Less than two months after the investment from TPG Growth, Renaissance Rx’s main stream of funding – a government funded genetics information sharing study named the Diagnosing Adverse Drug Reactions Registry (DART) – was cut off by Medicare and layoffs began to occur.
Renaissance Rx has refused to put a number on how many jobs were lost, but reports from current and former employees who have asked not to be identified put that number at several hundred. In addition, employees have estimated that approximately 90 percent of the firm’s revenues came from the DART study, which is backed up by news reports detailing Renaissance Rx’s meteoric rise from employing only a handful of workers to an estimated 900 after DART was initiated, and up until its suspension.

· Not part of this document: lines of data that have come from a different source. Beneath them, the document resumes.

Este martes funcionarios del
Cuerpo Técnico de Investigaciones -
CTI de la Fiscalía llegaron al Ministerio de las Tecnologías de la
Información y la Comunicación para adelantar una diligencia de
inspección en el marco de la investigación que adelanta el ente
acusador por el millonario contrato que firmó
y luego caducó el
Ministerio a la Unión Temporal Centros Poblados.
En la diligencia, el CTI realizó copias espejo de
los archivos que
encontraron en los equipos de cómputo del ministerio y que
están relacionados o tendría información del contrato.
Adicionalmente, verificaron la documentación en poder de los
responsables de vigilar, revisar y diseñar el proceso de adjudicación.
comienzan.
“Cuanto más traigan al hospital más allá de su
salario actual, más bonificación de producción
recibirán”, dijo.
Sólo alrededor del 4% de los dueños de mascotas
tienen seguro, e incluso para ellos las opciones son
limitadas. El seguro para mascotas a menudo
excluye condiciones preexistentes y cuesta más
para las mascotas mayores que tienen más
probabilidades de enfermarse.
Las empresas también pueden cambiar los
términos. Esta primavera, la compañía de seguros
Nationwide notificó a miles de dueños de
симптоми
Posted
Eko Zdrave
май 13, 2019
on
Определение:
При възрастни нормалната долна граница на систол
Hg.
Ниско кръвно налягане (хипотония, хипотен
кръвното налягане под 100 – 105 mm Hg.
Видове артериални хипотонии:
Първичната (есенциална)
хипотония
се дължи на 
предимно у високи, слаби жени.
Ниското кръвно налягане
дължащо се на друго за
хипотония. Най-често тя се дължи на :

Employees who have asked not to be identified have said the DART study, which was only authorized to process 250,000 tests, was reaching its conclusion by closing in on that figure. They said that if it were not being renewed the revenue stream would dry up. Because the DART study was only authorized for 250,000 tests, employees have estimated the study would have reached its end in January.
It is unknown if TPG Growth was aware of the impending funding cut off prior to making its investment as the firm refused to comment on the investment and ensuing funding issues faced by Renaissance Rx.

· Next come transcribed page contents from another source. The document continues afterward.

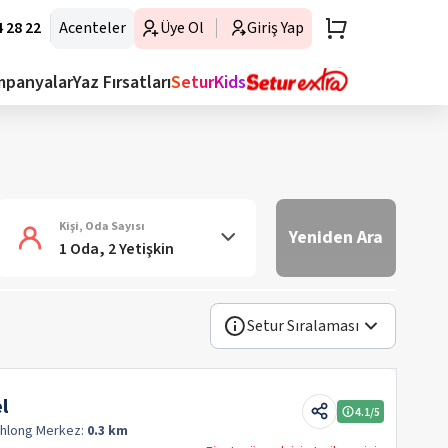
 28 22
Acenteler
Üye Ol
Giriş Yap
mpanyalar
Yaz Fırsatları
SeturKids
Kişi, Oda Sayısı
Yeniden Ara
1 Oda, 2 Yetişkin
Setur Sıralaması
l
4.1
/5
Khlong
Merkez:
0.3 km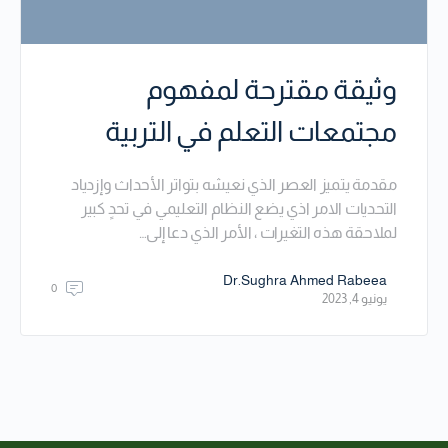
وثيقة مقترحة لمفهوم
مجتمعات التعلم في التربية
مقدمة يتميز العصر الذي نعيشه بتواتر الأحداث وإزدياد
التحديات الامر اذي يضع النظام التعليمي في تحدٍ كبير
لملاحقة هذه التغيرات ، الأمر الذي دعا إلى…
Dr.Sughra Ahmed Rabeea
0
يونيو 4, 2023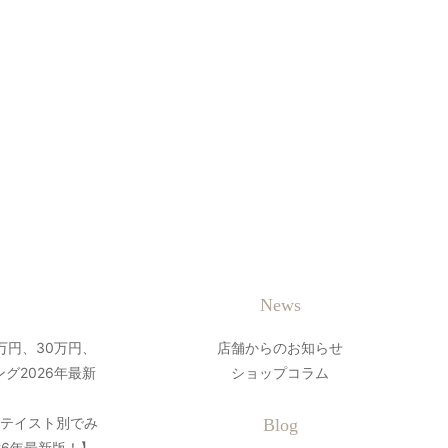
News
万円、30万円、
店舗からのお知らせ
グ2026年最新
ショップコラム
？テイスト別でみ
Blog
26年最新版！】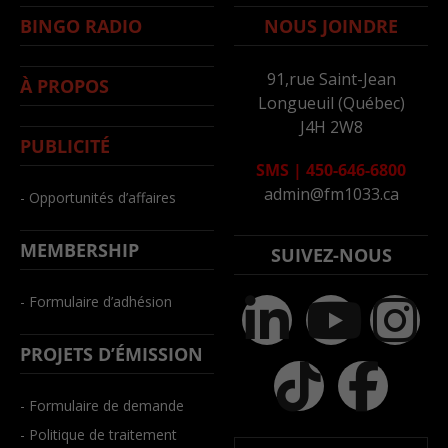
BINGO RADIO
NOUS JOINDRE
91,rue Saint-Jean
À PROPOS
Longueuil (Québec)
J4H 2W8
PUBLICITÉ
SMS
|
450-646-6800
admin@fm1033.ca
- Opportunités d’affaires
MEMBERSHIP
SUIVEZ-NOUS
- Formulaire d’adhésion
PROJETS D’ÉMISSION
- Formulaire de demande
- Politique de traitement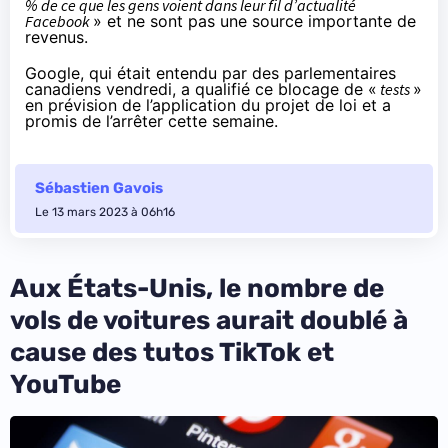
% de ce que les gens voient dans leur fil d’actualité
Facebook
» et ne sont pas une source importante de
revenus.
Google, qui était entendu par des parlementaires
canadiens vendredi, a qualifié ce blocage de «
tests
»
en prévision de l’application du projet de loi et a
promis
de l’arrêter cette semaine.
Sébastien Gavois
Le 13 mars 2023 à 06h16
Aux États-Unis, le nombre de
vols de voitures aurait doublé à
cause des tutos TikTok et
YouTube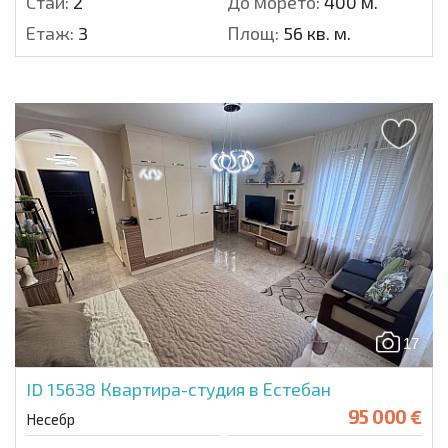
Стаи:
2
До морето:
400 м.
Етаж:
3
Площ:
56 кв. м.
17
ID 15638
Квартира-студия в Естебан
95 000 €
Несебр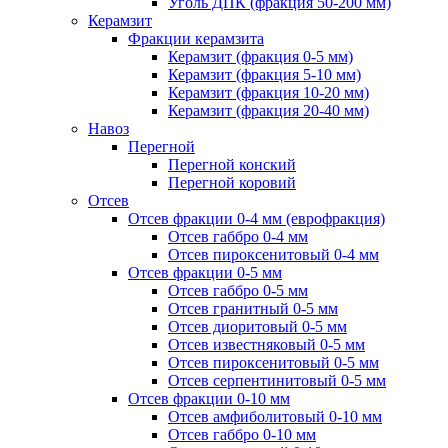
Уголь ДПК (фракция 50-200 мм)
Керамзит
Фракции керамзита
Керамзит (фракция 0-5 мм)
Керамзит (фракция 5-10 мм)
Керамзит (фракция 10-20 мм)
Керамзит (фракция 20-40 мм)
Навоз
Перегной
Перегной конский
Перегной коровий
Отсев
Отсев фракции 0-4 мм (еврофракция)
Отсев габбро 0-4 мм
Отсев пироксенитовый 0-4 мм
Отсев фракции 0-5 мм
Отсев габбро 0-5 мм
Отсев гранитный 0-5 мм
Отсев диоритовый 0-5 мм
Отсев известняковый 0-5 мм
Отсев пироксенитовый 0-5 мм
Отсев серпентинитовый 0-5 мм
Отсев фракции 0-10 мм
Отсев амфиболитовый 0-10 мм
Отсев габбро 0-10 мм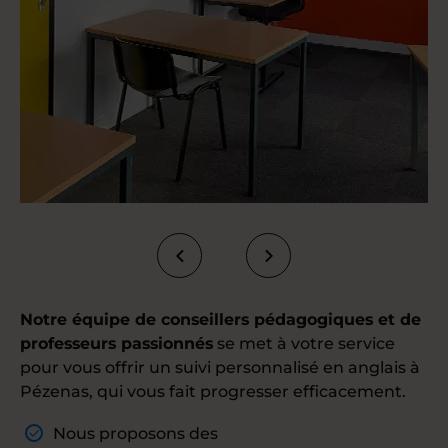
Notre équipe de conseillers pédagogiques et de
professeurs passionnés
se met à votre service
pour vous offrir un suivi personnalisé en anglais à
Pézenas, qui vous fait progresser efficacement.
Nous proposons des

In response to a question on the continuation of the DART study, Renaissance Rx spokesperson Amy Dye was non-committal as to a potential end date for the study should it be reactivated.
“It is difficult to estimate the rate of enrollment or when the study will be concluded,” she said in an emailed statement.
Dye also did not respond to a question concerning the partnership interest of Griffith and Ridgeway. Only after The Louisiana Record published a report in January detailing Renaissance Rx’s financial problems, did the company admit to layoffs and say that the company hopes to soon get back on track soon.
“For the first two years of operation, Renaissance RX experienced rapid, dramatic growth. In 2014 we restructured our company and Medicare initiated a review, which regrettably resulted in layoffs that we do not believe will continue in 2015,” Dye said in a statement. “It was difficult to lose valued members of our team and our best wishes are with them and their families.”
TPG Growth’s investment came on the heels of an announcement by Louisiana Economic Development (LED) in September 2014, in which Renaissance Rx announced it would be moving out of the New Orlean BioInnovation business incubator by investing $8 million into a 30,000 square foot facility located on St. Charles Avenue in New Orleans.
Louisiana Economic Development (LED) made a joint announcement with the company that the move would add 425 high paying jobs at an average annual salary of $54,100. Since the revelations about the layoffs and company restructuring have surfaced, LED has taken down from its website a press release containing information about the taxpayer grant the firm was to receive.
LED did not respond to a request for comment on why the announcement was taken down.
Anonymous posts on the pharmaceutical trade chat board www.cafepharma.com have pointed to a close relationship Renaissance Rx founder Dr. Tarun Jolly has with Gov. Bobby Jindal – Jolly is a first cousin of Louisiana’s first lady Supriya Jindal (née Jolly).
In fact, campaign finance records show the Jollys have been contributors to Jindal’s various political campaigns. In 2004, Tarun Jolly is listed as having provided two contributions of $325 to Jindal's unsuccessful bid for Louisiana Governor in 2003 and of $250 to Jindal's 2004 successful Congressional campaign. Relatives of the Jollys and related businesses additionally combined to provide more than $30,000 in donations to that campaign.
In the same month Louisiana Economic Development announced the $925,000 grant to Renaissance Rx, Jolly provided a $500 contribution to the Believe Again Political Action Committee, a pro-Jindal Super PAC.